(Reuters) – Citigroup will make more job cuts this week to meet Chief Executive Officer Jane Fraser's expense goals, Bloomberg News reported on Thursday, citing people familiar with the matter.
The managing directors of wealth and technology will step down, and Citi will also lay off members of the team that compiles data and analytics about the bank's clients, the report said.
Among the senior departures was Shadman Zafar, the bank's Dallas-based co-chief information officer, the report added.
citygroup (NYSE:) did not respond to a Reuters request for comment.

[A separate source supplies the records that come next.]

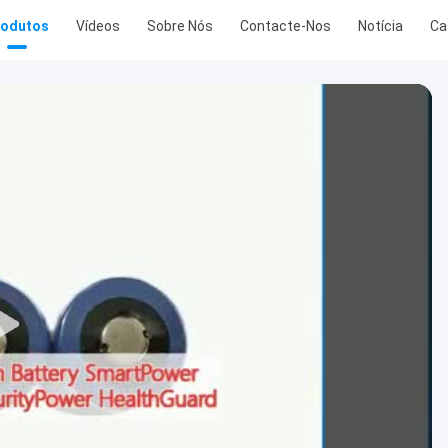
rodutos
Vídeos
Sobre Nós
Contacte-Nos
Notícia
Ca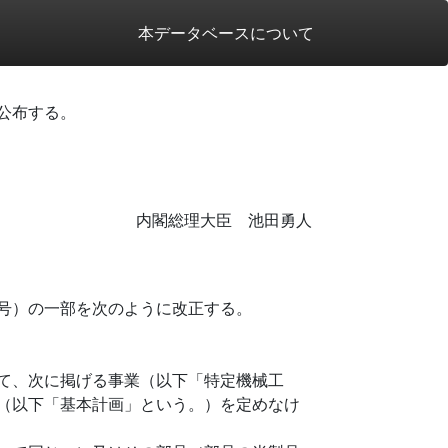
本データベースについて
公布する。
内閣総理大臣 池田勇人
号）の一部を次のように改正する。
て、次に掲げる事業（以下「特定機械工
（以下「基本計画」という。）を定めなけ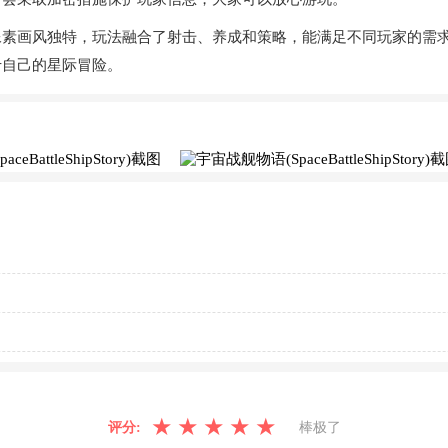
像素画风独特，玩法融合了射击、养成和策略，能满足不同玩家的需
于自己的星际冒险。
★
★
★
★
★
评分:
棒极了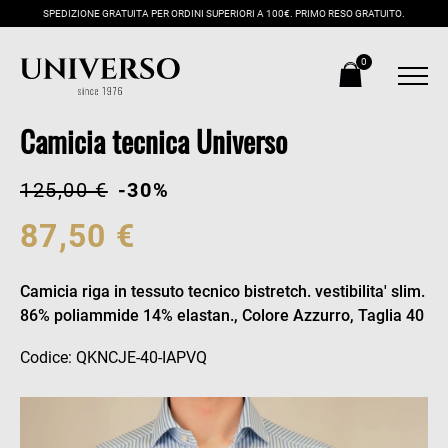
SPEDIZIONE GRATUITA PER ORDINI SUPERIORI A 100€. PRIMO RESO GRATUITO.
0
Camicia tecnica Universo
125,00 €
-30%
87,50 €
Camicia riga in tessuto tecnico bistretch. vestibilita' slim.
86% poliammide 14% elastan., Colore Azzurro, Taglia 40
Codice: QKNCJE-40-IAPVQ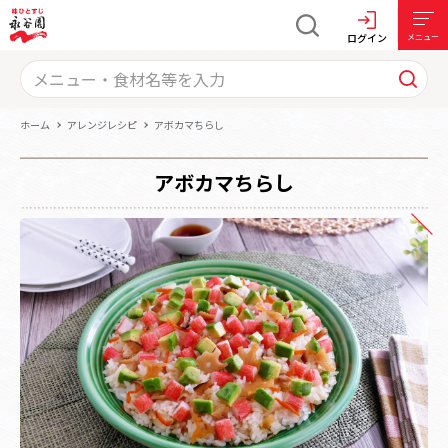
ログイン
メニュー
ホーム
アレンジレシピ
アボカマちらし
アボカマちらし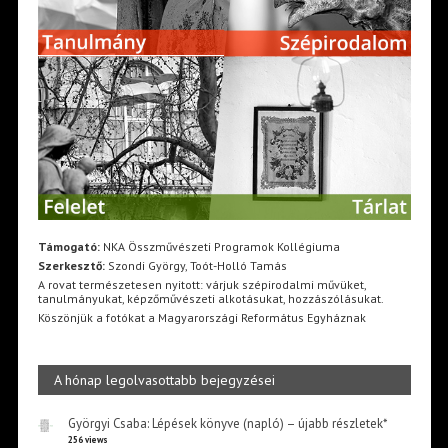
Támogató:
NKA Összművészeti Programok Kollégiuma
Szerkesztő:
Szondi György, Toót-Holló Tamás
A rovat természetesen nyitott: várjuk szépirodalmi művüket,
tanulmányukat, képzőművészeti alkotásukat, hozzászólásukat.
Köszönjük a fotókat a Magyarországi Református Egyháznak
A hónap legolvasottabb bejegyzései
Györgyi Csaba: Lépések könyve (napló) – újabb részletek*
256 views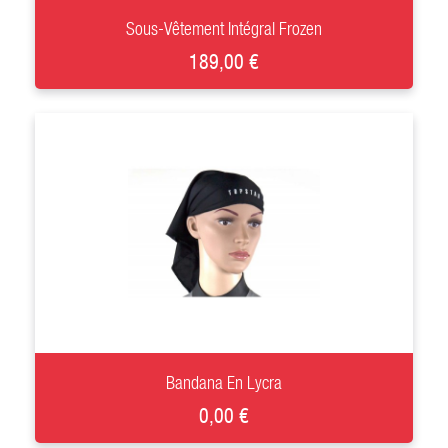
Sous-Vêtement Intégral Frozen
189,00 €
+
Bandana En Lycra
0,00 €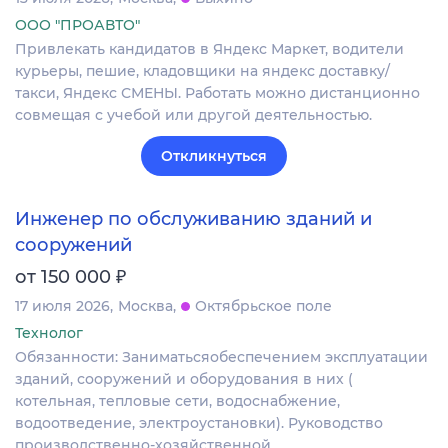
ООО "ПРОАВТО"
Привлекать кандидатов в Яндекс Маркет, водители
курьеры, пешие, кладовщики на яндекс доставку/
такси, Яндекс СМЕНЫ. Работать можно дистанционно
совмещая с учебой или другой деятельностью.
Откликнуться
Инженер по обслуживанию зданий и
сооружений
₽
от 150 000
17 июля 2026
Москва
Октябрьское поле
Технолог
Обязанности: Заниматьсяобеспечением эксплуатации
зданий, сооружений и оборудования в них (
котельная, тепловые сети, водоснабжение,
водоотведение, электроустановки). Руководство
производственно-хозяйственной…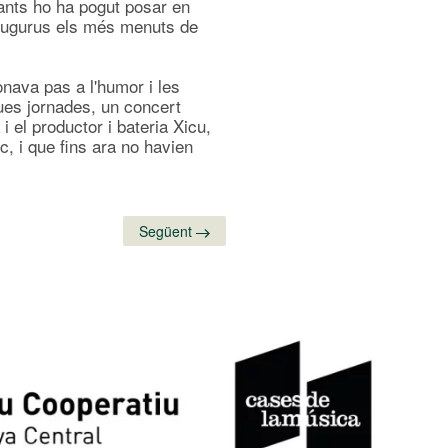
itants ho ha pogut posar en
Ludugurus els més menuts de
nava pas a l'humor i les
dues jornades, un concert
 el productor i bateria Xicu,
ic, i que fins ara no havien
Següent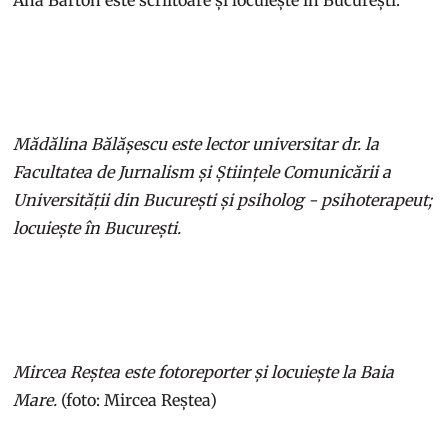
Ana Barton este scriitoare și locuiește în București.
Mădălina Bălășescu este lector universitar dr. la
Facultatea de Jurnalism și Științele Comunicării a
Universității din București și psiholog - psihoterapeut;
locuiește în București.
Mircea Reștea este fotoreporter și locuiește la Baia
Mare.
(foto: Mircea Reștea)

The bulk of the restructuring was completed last year after Fraser Bank laid out a plan for the second half of 2023 to increase revenue, streamline operations and address long-standing deficiencies in the bank's data governance and risk management.
The bank still expects its Mexican unit, Banamex, to list on Mexican and U.S. stock exchanges this year. However, market conditions and regulatory hurdles could delay the stock's move until 2026, Fraser told analysts.
In December, the bank concluded the separation of its banking company, which is necessary for listing.
Citi's share price rose 37% in 2024, outperforming broader banking indexes and the stock market as investors cheered Fraser's efforts to transform the bank.
Citigroup on Wednesday reported better-than-expected fourth-quarter profit on the back of strong trading and transactions.